Those numbers I came across are a from a site Reef Supplies.ca as I am in Canada. That was for a 20 gallon tank. The 30 Gallon numbers seemed a bit much, but I could be wrong.

As for the lighting, I want to make sure I have enough lighting to add corals once the tank is established. Rather pay a little more now, then have to do it twice and pay twice.

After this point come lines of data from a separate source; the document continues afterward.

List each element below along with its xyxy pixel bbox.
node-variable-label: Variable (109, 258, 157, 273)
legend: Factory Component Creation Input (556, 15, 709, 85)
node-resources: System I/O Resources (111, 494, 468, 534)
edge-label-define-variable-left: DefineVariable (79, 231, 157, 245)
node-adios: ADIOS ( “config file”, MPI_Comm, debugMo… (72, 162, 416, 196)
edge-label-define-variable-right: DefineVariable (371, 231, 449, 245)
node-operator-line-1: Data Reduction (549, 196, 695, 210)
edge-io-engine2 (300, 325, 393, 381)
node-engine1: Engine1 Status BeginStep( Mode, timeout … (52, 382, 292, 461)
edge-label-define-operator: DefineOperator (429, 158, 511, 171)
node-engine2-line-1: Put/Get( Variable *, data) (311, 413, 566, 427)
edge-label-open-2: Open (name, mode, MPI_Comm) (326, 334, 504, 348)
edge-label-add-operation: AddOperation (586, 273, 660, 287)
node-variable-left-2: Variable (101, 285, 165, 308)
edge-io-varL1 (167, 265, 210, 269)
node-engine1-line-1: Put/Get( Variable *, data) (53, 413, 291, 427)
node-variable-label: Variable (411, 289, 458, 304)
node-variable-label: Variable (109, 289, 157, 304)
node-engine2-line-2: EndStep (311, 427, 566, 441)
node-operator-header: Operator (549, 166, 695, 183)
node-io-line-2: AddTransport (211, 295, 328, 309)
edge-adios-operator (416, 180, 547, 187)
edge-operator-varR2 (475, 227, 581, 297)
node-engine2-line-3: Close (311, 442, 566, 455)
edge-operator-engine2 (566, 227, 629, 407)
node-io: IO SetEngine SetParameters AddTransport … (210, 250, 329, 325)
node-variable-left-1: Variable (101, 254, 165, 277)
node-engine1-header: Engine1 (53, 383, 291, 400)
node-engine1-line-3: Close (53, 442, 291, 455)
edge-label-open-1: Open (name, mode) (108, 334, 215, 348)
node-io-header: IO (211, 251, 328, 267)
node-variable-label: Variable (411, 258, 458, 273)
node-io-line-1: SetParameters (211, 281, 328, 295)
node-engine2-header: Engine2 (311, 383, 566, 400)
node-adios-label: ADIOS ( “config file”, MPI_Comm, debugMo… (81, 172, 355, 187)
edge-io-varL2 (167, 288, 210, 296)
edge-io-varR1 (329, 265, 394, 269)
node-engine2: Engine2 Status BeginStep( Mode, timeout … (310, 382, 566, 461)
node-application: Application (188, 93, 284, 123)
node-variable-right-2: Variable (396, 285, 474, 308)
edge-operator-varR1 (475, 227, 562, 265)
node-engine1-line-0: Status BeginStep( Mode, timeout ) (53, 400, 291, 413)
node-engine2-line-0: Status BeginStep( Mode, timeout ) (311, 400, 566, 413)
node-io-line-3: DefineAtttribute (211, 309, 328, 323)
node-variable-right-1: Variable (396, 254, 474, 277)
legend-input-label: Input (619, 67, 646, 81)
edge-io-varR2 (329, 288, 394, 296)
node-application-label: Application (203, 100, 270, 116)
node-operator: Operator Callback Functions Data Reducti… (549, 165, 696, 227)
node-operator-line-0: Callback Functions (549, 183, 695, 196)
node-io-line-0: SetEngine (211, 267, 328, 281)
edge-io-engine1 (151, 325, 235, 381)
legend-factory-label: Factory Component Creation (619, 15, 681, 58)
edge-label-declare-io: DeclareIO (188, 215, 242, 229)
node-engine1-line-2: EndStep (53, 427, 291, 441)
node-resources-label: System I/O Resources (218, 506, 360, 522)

Any other ideas on stock besides a pair of clowns?

Thanks


----------



## killavixen (Mar 7, 2013)

Those numbers are pretty low Imo and as far as stock goes I will post you a link when I get home
_Posted via Mobile Device_


----------



## killavixen (Mar 7, 2013)

OK well maybe i was wrong lol
5 - Blue Legged Hermits
3 - Red Scarlet Hermit
10 - Astrea Snails
5 - Margarita Snails
10 - Cerith Snails
5-10 dwarf ceriths
i would add only 2-3 shrimp and 3-4 nassarius snails or a sandsifting starfish. Ceriths and nerite snails are better than astrea. They tent to fall off the rock or glass and become crab food. And possibly a turbo snail. This is my personal opinion i would probably would stock alot more snails just because they tend to get eaten constantly by hermits.
oh AND here's the stocking guide
lgreen's Ultimate Guide To Nano Fish - Beginners Discussion - Nano-Reef.com Forums


----------



## Kessa (May 1, 2014)

Thanks for the Info...

I think I have my CUC numbers and what species..I think I will go with the T5 lighting. Though now to figure out which bulbs to get.

and Last but not least, need to figure out what fish to get with the pair of clowns.

Thanks
Kessa


----------